Arab Bulletin
- Type: "as often as occasion may require"
- Publisher: Arab Bureau
- Founded: June 6, 1916
- Ceased publication: August 30, 1918
- Circulation: ~25

= Arab Bulletin =

Secret magazine of Middle East politics

The Arab Bulletin was a publication published from June 6, 1916 - August 30, 1918 by Britain's Arab Bureau. It was established to provide "a secret magazine of Middle East politics" D. G. Hogarth once described the newspapers editorial policy thus:

Since it was as easy to write it in decent English as in bad, and much more agreeable, the Arab Bulletin had from the first a literary tinge not always present in Intelligence Summaries. Firstly, it aims at giving reasoned, and as far as possible definitive summaries of intelligence, primarily about the Hejaz and the area of the Arab Revolt. Secondly, the Arab Bulletin aims at giving authoritative appreciations of political situations and questions in the area with which it deals at first hand.
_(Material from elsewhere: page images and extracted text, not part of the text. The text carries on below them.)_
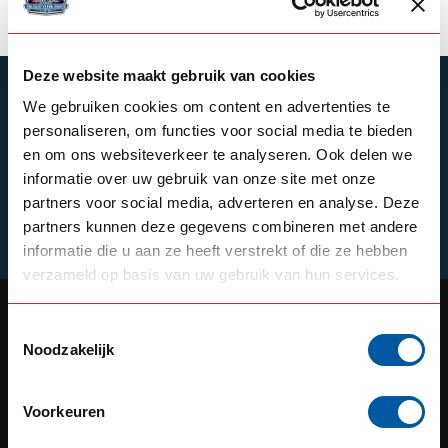
Deze website maakt gebruik van cookies
SUBSCRIBE TO OUR NEWSLETTER
We gebruiken cookies om content en advertenties te
Stay up to date with our latest offers
personaliseren, om functies voor social media te bieden
en om ons websiteverkeer te analyseren. Ook delen we
informatie over uw gebruik van onze site met onze
partners voor social media, adverteren en analyse. Deze
partners kunnen deze gegevens combineren met andere
Schrijf je in
informatie die u aan ze heeft verstrekt of die ze hebben
verzameld op basis van uw gebruik van hun services.
Toestemmingsselectie
Noodzakelijk
OUR REPUTATION IS BUILT ON
SERVICE
Voorkeuren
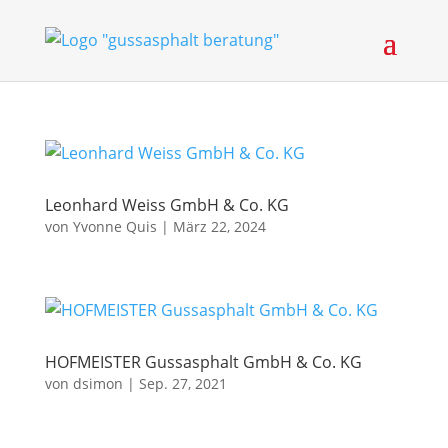
Leonhard Weiss GmbH & Co. KG
von
Yvonne Quis
|
März 22, 2024
HOFMEISTER Gussasphalt GmbH & Co. KG
von
dsimon
|
Sep. 27, 2021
Thirdly, it aims at recording and so preserving all fresh historical data concerning Arabs and Arabic-speaking lands, and incidentally rescuing from oblivion any older facts which might help to explain the actual situation: likewise, any data of geographical or other scientific interest, which may be brought to light by our penetration of the Arab Countries during the present war. It is part of the Editor´s purpose that a complete file on the Bulletin since its beginning should be indispensable to anyone who hereafter may have to compile for official use a history of the Arabs during the last three years, an Intelligence Handbook of any Arab district or even a map of Arabia.
— D.G. Hogarth

The bulletin was published a few times a month, and 25 people were intended to view it. Among those people were the Foreign Office, The Admiralty and The Director of Military Intelligence.